La Colombie est un pays peu connu des philatélistes
français. Ce qui n’empêche que c’est l’un des plus intéressants à spécialiser
qui soient, le plus intéressant peut-être aux prix actuels, qui ne reflètent
que de très loin la rareté indéniable de nombreuses pièces.
L’histoire postale, en particulier, est passionnante et
encore très peu connue, le champ étant libre pour les étudiants spécialistes.
La position géographique de ce pays, en plein centre du continent américain et
à cheval sur les deux océans principaux, marquait à l’avance la Colombie comme
voie de passage et de transit. Et aussi malheureusement d’ennuis politiques
graves, dont le brigandage de Panama n’est que le plus connu. Depuis toujours,
pourrait-on dire, l’isthme servit de voie de passage vers le Pacifique. Un
service postal officiel, par mules, assurait tant bien que mal le
transbordement du courrier, et ceci pendant toute la première partie du XIXe siècle.
Les aléas de ce service étaient tels que le gouvernement britannique obtint en
1845 le droit d’employer ses propres messagers. Les lettres étaient alors
affranchies aux tarifs britanniques et payaient en plus un droit de transit de
2 réales par once, soit un franc or environ. Ces lettres sont très rares,
et d’autant plus recherchées qu’elles comportent en outre des marques postales
d’arrivée des divers pays du Pacifique.
Après la construction du chemin de fer, des services postaux
de transit français et américains entrèrent en compétition avec les
britanniques, mais, dans l’ensemble, malgré de longues controverses avec les
autorités de Colombie et des mesures discriminatoires de la part de celles-ci,
le courrier anglais resta le plus important ; et cela jusqu’à l’adhésion
de la Colombie à l’Union postale en 1881.
Les bureaux anglais de Colombie furent approvisionnés en
timbres britanniques : Panama de 1865 à 1884 ; oblitérés C35, Carthagena,
C56 ou C65 et Santa-Martha, C62, de 1865 à 1881 ; Colon (Aspinwall)
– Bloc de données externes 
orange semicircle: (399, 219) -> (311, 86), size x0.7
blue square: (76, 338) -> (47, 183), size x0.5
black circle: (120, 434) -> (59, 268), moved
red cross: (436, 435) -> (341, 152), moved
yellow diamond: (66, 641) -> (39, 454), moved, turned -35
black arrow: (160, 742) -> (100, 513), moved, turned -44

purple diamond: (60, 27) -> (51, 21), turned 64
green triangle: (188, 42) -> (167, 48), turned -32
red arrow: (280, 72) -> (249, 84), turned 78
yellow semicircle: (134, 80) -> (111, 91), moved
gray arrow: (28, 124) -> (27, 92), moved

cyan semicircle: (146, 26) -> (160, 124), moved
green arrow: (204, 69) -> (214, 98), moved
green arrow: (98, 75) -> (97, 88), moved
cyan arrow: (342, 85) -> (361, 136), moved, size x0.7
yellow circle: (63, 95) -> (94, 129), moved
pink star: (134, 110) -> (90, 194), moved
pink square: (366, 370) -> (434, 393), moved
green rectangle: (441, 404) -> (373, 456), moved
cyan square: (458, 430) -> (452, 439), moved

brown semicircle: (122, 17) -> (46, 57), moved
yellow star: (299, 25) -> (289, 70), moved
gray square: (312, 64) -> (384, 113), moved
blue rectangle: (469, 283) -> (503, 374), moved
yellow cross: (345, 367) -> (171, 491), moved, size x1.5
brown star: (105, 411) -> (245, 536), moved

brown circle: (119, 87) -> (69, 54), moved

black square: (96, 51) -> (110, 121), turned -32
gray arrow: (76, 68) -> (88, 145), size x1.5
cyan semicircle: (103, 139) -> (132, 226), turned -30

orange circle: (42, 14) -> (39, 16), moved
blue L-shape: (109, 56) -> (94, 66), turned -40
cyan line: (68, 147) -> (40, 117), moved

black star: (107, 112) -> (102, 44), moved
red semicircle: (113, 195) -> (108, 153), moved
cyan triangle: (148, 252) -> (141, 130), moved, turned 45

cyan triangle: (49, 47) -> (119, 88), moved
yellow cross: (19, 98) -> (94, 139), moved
seulement de 1870 à 1881 ; oblitérés E88 et enfin Savanilla, F69, de 1872
à 1881. Comme ailleurs, timbres de 1 penny, quatre et six pence et de un
shilling. L’oblitération Panama est l’une des moins rares d’Amérique latine et
vaut de quatre à six shillings de prime. Colon vient ensuite avec une valeur
double. Les autres bureaux, qui étaient en dehors de la voie de transit
proprement dite, n’ont laissé que très peu de lettres. Savanilla, dont
l’activité fut courte, fut la voie normale vers Barranquilla et la capitale
lors de l’achèvement du chemin de fer en 1871. Malgré cela, ses oblitérations
ne sont pas communes et valent une demi-livre pour le 4 d.,le double
environ pour le 1 d. et le shilling, et au moins deux livres pour le six
pence. Carthagena est de la même rareté que Colon pour les grosses valeurs,
mais très difficile à trouver en petits timbres, lesquels font prime de deux
livres au moins pour le 1 d. et de dix shillings pour le 4 d. Le plus
rare de tous est Santa-Martha, alors bien plus proche du village que de la
ville. Le 4 d. ne vaut guère que quinze shillings, mais les autres valeurs
dépassent largement la livre, surtout le 1 penny, qui est quasi
introuvable.
Toutes ces primes sont à multiplier par trois ou quatre pour
les oblitérations semi-rares, par sept ou huit et davantage pour les bureaux
rares, lorsque timbres sur lettres originales, oblitération complète bien
lisible. Par ailleurs, les marques anglaises de transit ont une certaine valeur
par elles-mêmes.
La grande île de Cuba fut longtemps convoitée par les
Anglais, qui s’y implantèrent de très bonne heure. Un centre postal fonctionna
dès 1762, et il fut sans doute très important, car les marques postales de
cette origine, malgré la date éloignée, ne sont considérées que comme
demi-rares. Un bureau consulaire anglais fonctionna dans la première partie du
XIXe siècle à La Havane. Le volume du courrier fut très
important, car il centralisa non seulement celui de l’île, mais aussi transita
celui du Mexique et du Honduras.
Ce bureau fut approvisionné en timbres britanniques de 1867
à 1877, oblitération C 58. Les 4 d. et 1 shilling, qui
correspondaient aux tarifs courants, ne sont pas très rares et, en détachés, ne
valent guère que dix shillings de prime. Par contre, le 1 d. et 6 d.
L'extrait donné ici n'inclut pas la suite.